The table project_assignment(ProjectID, VolunteerID, Role, Hours) has information how many hours a person is contributing to which project. It is volunteering, so people assign themselves. Yet, that also means, hours may be low and sometimes a project is missing an organizer or developer or simply dead.

ProjectID

VolunteerID

Role

Hours

/p/10

/v/3

/organizer

2

/p/10

/v/3

/software_development

2

/p/10

/v/4

/software_development

2

/p/11

/v/4

/software_development

20

/p/12

/v/5

/organizer

20

Suppose we want to list how many software developers are assigned to a project, and the total number of hours. In Mangle, we separate this into two parts: first, we identify all records, then, we group them rows and specify what aggregation we want.

project_dev_energy(ProjectID, NumDevelopers, TotalHours) ⟸
  project_assignment(ProjectID, VolunteerID, /software_development, Hours)
  |> do fn:group_by(ProjectID),
     let NumDevelopers = fn:count(),
     let TotalHours = fn:sum(TotalHours).
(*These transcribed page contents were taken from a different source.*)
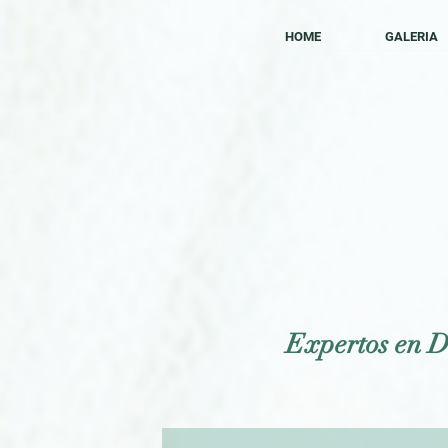
HOME
GALERIA
Expertos en D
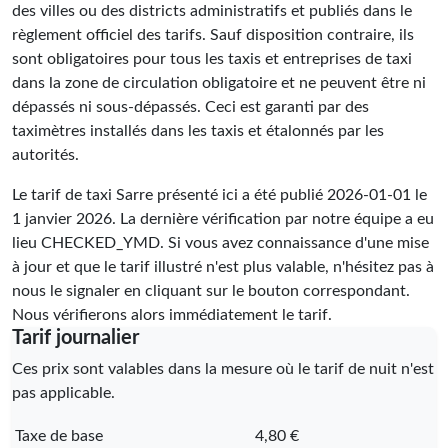
des villes ou des districts administratifs et publiés dans le
règlement officiel des tarifs. Sauf disposition contraire, ils
sont obligatoires pour tous les taxis et entreprises de taxi
dans la zone de circulation obligatoire et ne peuvent être ni
dépassés ni sous-dépassés. Ceci est garanti par des
taximètres installés dans les taxis et étalonnés par les
autorités.
Le tarif de taxi Sarre présenté ici a été publié
2026-01-01
le
1 janvier 2026. La dernière vérification par notre équipe a eu
lieu
CHECKED_YMD
. Si vous avez connaissance d'une mise
à jour et que le tarif illustré n'est plus valable, n'hésitez pas à
nous le signaler en cliquant sur le bouton correspondant.
Nous vérifierons alors immédiatement le tarif.
Tarif journalier
Ces prix sont valables dans la mesure où le tarif de nuit n'est
pas applicable.
Taxe de base
4,80 €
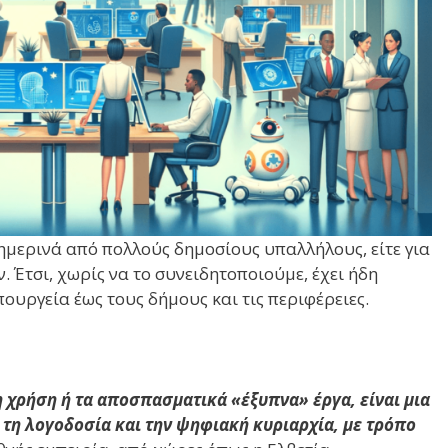
μερινά από πολλούς δημοσίους υπαλλήλους, είτε για
 Έτσι, χωρίς να το συνειδητοποιούμε, έχει ήδη
πουργεία έως τους δήμους και τις περιφέρειες.
 χρήση ή τα αποσπασματικά «έξυπνα» έργα, είναι μια
 τη λογοδοσία και την ψηφιακή κυριαρχία, με τρόπο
The query project_assignment(ProjectID, VolunteerID, /software_development) gives us a result relation like this:

ProjectID

VolunteerID

Hours

/p/10

/v/3

2

/p/10

/v/4

2

/p/11

/v/4

20

The part after the |> is called a do-transformation: we take the whole result relation as a whole and do something to it. In this case, we group by ProjectID, which we can imagine as creating a separate relation for each ProjectID value.

ProjectID /p/10

VolunteerID

Hours

/v/3

2

/v/4

2

ProjectID /p/11

VolunteerID

Hours

/v/4

20

Finally, the other parts of the do-transform say what we should do with each of the per-ProjectID tables. With fn:count() we count the number of rows, and with fn:sum(Hours) we sum the values in the Hours column.
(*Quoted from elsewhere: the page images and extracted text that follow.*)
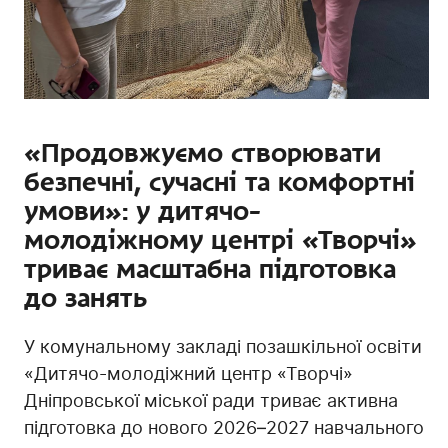
«Продовжуємо створювати
безпечні, сучасні та комфортні
умови»: у дитячо-
молодіжному центрі «Творчі»
триває масштабна підготовка
до занять
У комунальному закладі позашкільної освіти
«Дитячо-молодіжний центр «Творчі»
Дніпровської міської ради триває активна
підготовка до нового 2026–2027 навчального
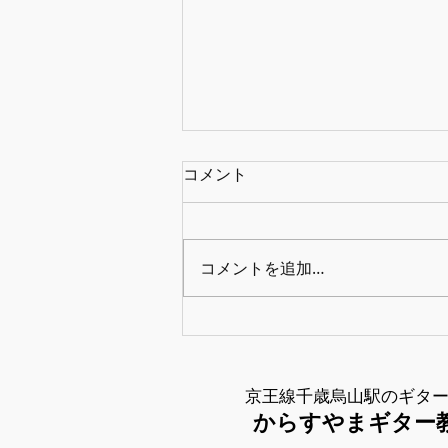
コメント
休日
コメントを追加…
京王線千歳烏山駅のギタ
からすやまギター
This then yields the final project_dev_energy table that contains the aggregated values.

ProjectID

NumDevelopers

TotalHours

/p/10

2

4

/p/11

1

20

Absence of values and Negation

If you followed the example carefully, you may notice that there is no way that we can end up with 0 developers. A project that has no developers assigned will simply not show up in the result relation. Datalog is a mechanism that deals with positive information.

We can deal with absence, by making use of negation. First we define a helper table that identifies projects without developers:

project_with_developers(ProjectID) ⟸
  project_assignment(ProjectID, _, /software_development, _).

project_without_developers(ProjectID) ⟸
  project_name(ProjectID, _).
  !project_with_developers(ProjectID)

Datalog negation is explained elswhere, for now, do note that the project_without_developers query mentions the ProjectID appears in a positive subquery as well as a negated subquery. Every variable mentioned in the head of a rule has to be mentioned in at least one subquery that is not negated.

With this, we can now add another rule to project_dev_energy that handles the case of zero developers.

project_dev_energy(ProjectID, NumDevelopers, TotalHours) ⟸
  project_without_developers(ProjectID),
  NumDevelopers = 0,
  TotalHours = 0.

The final project_dev_energy table then looks like this:

ProjectID

NumDevelopers

TotalHours

/p/10

2

4

/p/11

1

20

/p/12

0

0

/p/13

0

0